Short clinical reportClinical characterization of DISP1 haploinsufficiency: A case report

- We report a case of a 183-kb deletion in chromosome 1q41.
- This case has the smallest deletion among cases of the 1q41q42 deletion.
- The involved genes are only DISP1 and TLR5.
- DISP1 may be a non-causative gene in brain abnormalities or midline defects.
- DISP1 variants may reveal incomplete penetrance.

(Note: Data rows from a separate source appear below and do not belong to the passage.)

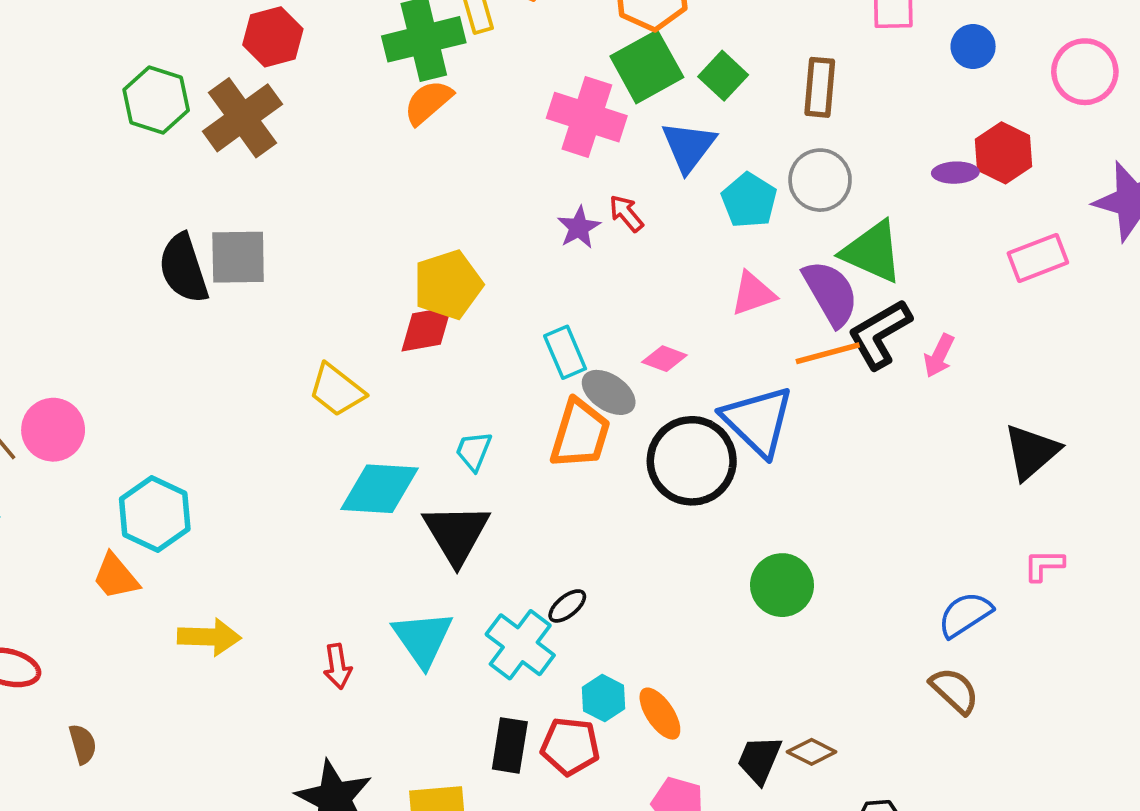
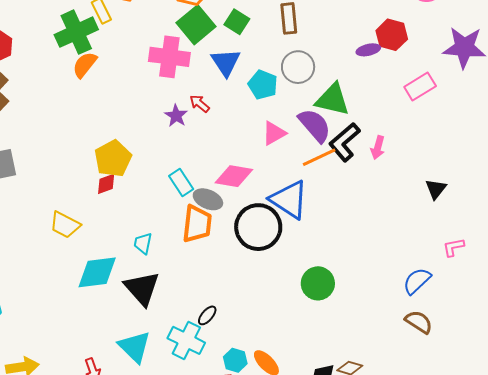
red diamond: (427, 329) -> (106, 184), size x0.7
pink diamond: (664, 359) -> (234, 176), size x1.6
black triangle: (1031, 452) -> (436, 189), size x0.7

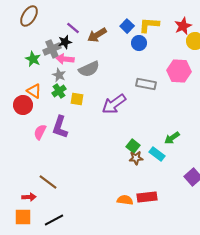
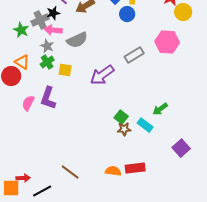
gray rectangle: (146, 84) -> (134, 55), turned -42
brown line: (48, 182) -> (70, 172), moved
red arrow: (29, 197) -> (23, 178), moved

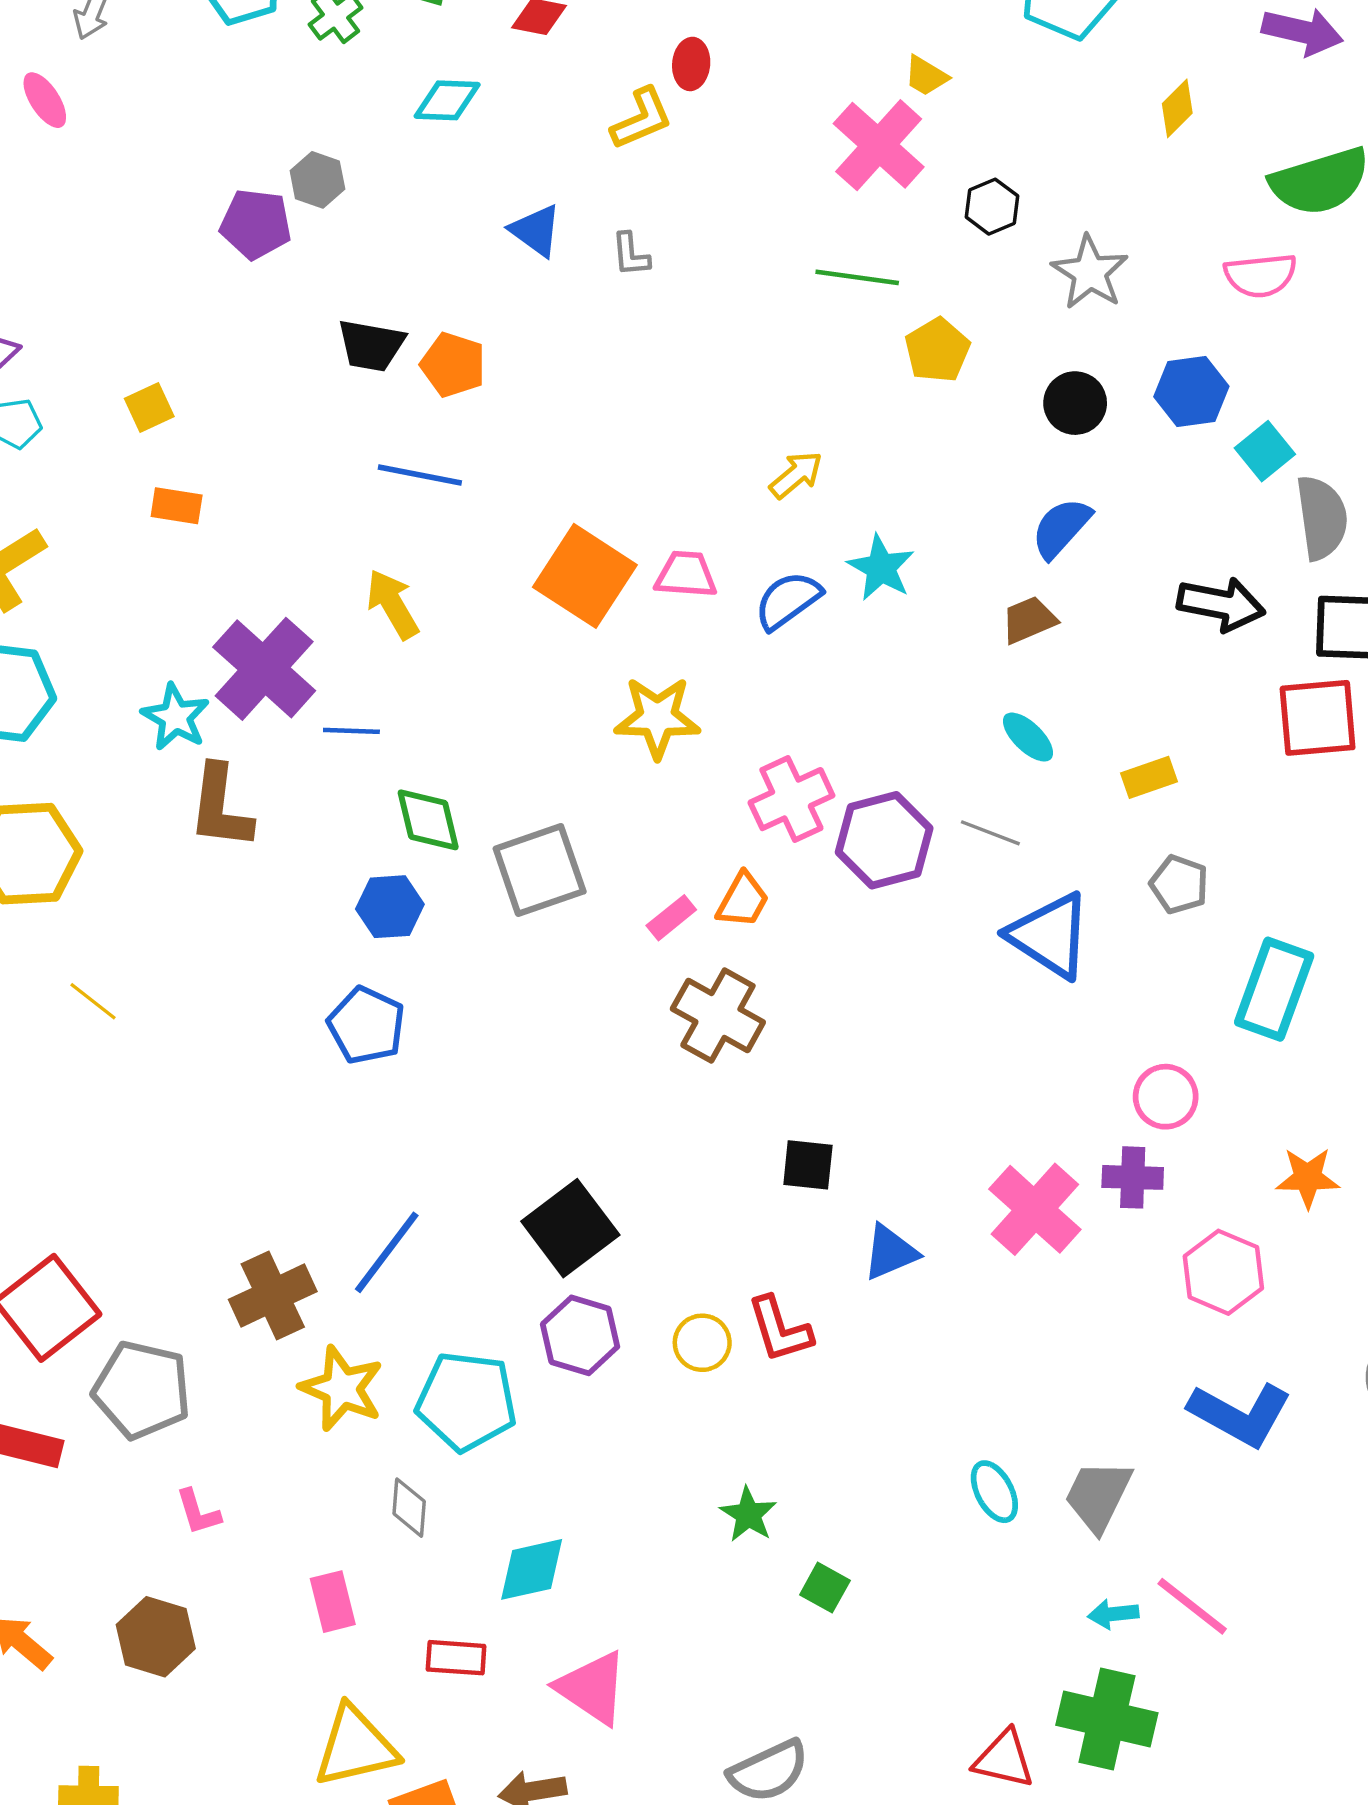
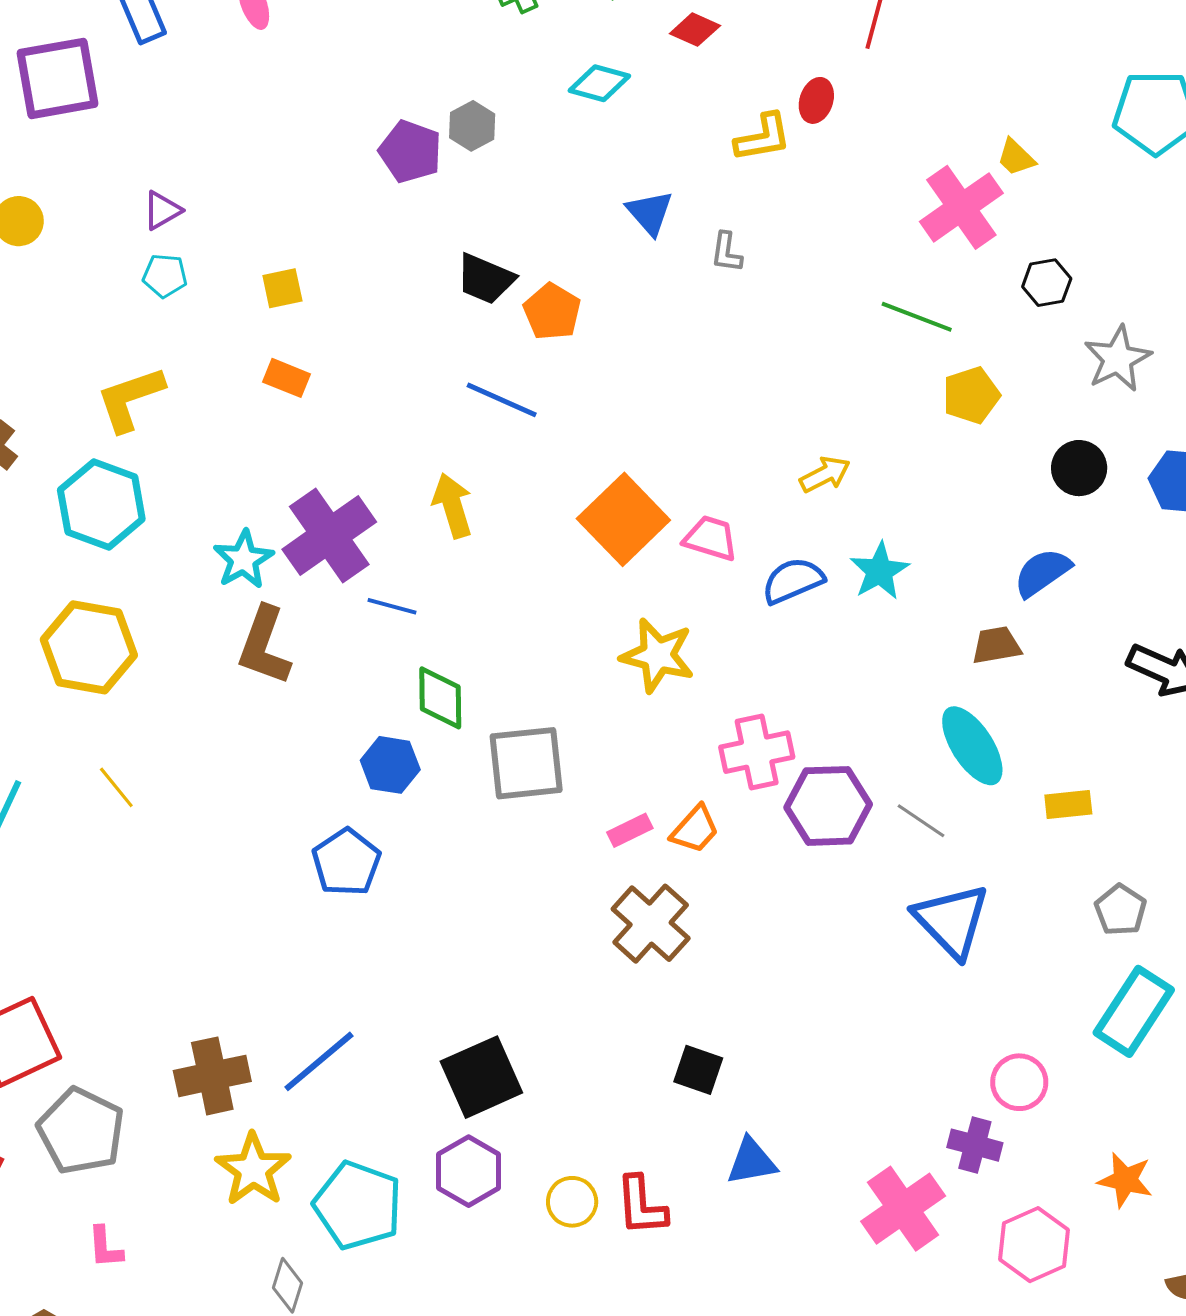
cyan ellipse: (1028, 737) -> (972, 746), size x1.6
gray pentagon: (1179, 884) -> (1120, 910), moved
pink cross: (1035, 1209) -> (903, 1209), moved

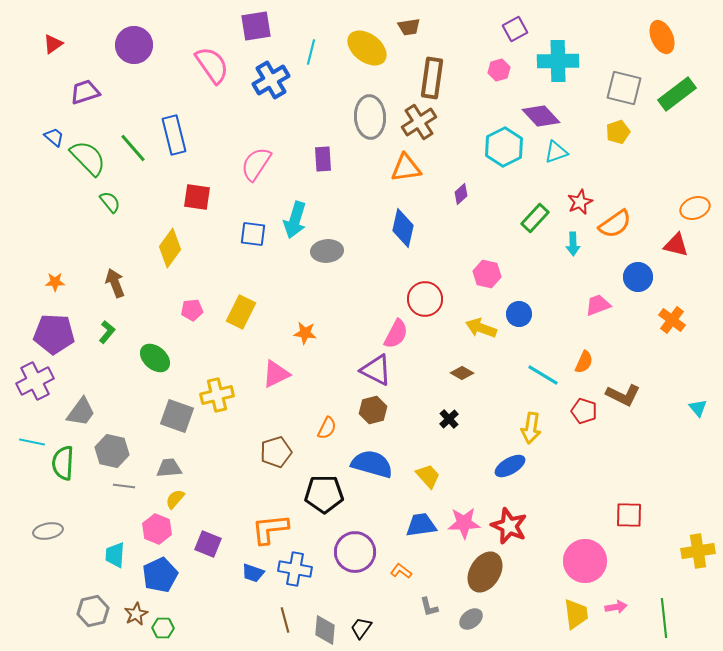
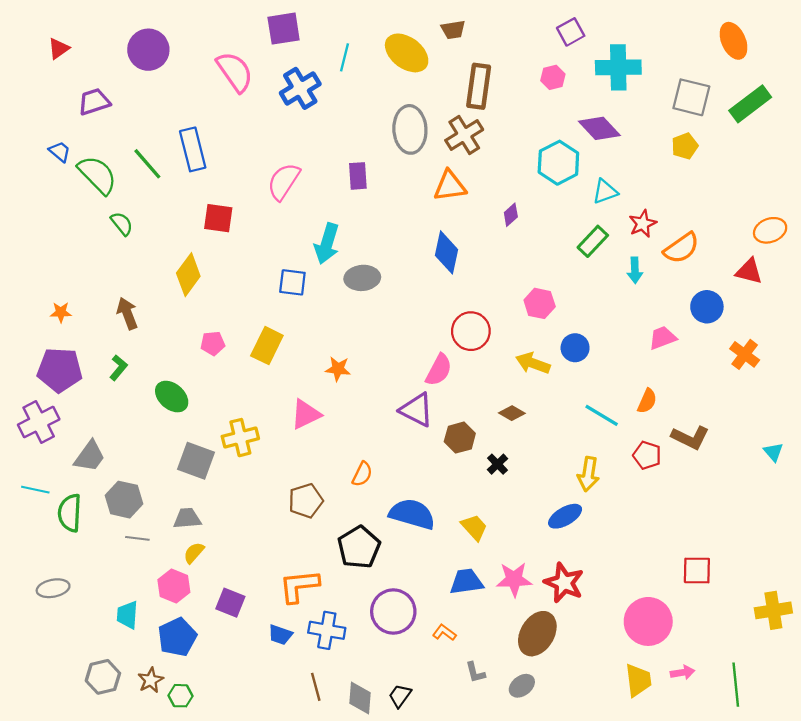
cyan triangle: (556, 152) -> (605, 191), moved
blue square: (253, 234) -> (292, 282), moved
brown hexagon: (373, 410) -> (460, 438), moved
black pentagon: (324, 494) -> (359, 547), turned -30

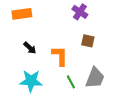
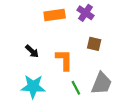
orange rectangle: (22, 14) -> (55, 15), moved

Chromosome 1q41q42 microdeletions have been classified as a syndrome consisting of significant developmental delay, seizures, and characteristic dysmorphic features. They harbor different breakpoints and their smallest region of overlap at 1q41q42 involves several genes, including DISP1. Deletion or variants of DISP1 have been proposed as a candidate for the midline defects in this syndrome but may not be responsible for its major features in some cases. We report here a patient with a 183-kb deletion in chromosome 1q41, representing the smallest deletion identified among cases of the 1q41q42 microdeletion syndrome. The involved genes are DISP1 and TLR5. This patient developed seizures and developmental delay but showed no facial dysmorphism or organ defects. This deleted region was inherited from a phenotypically normal parent. This case may help define the role of the DISP1 haploinsufficiency in phenotype and support the suggestion that DISP1 mutation or deletion may reveal incomplete penetrance.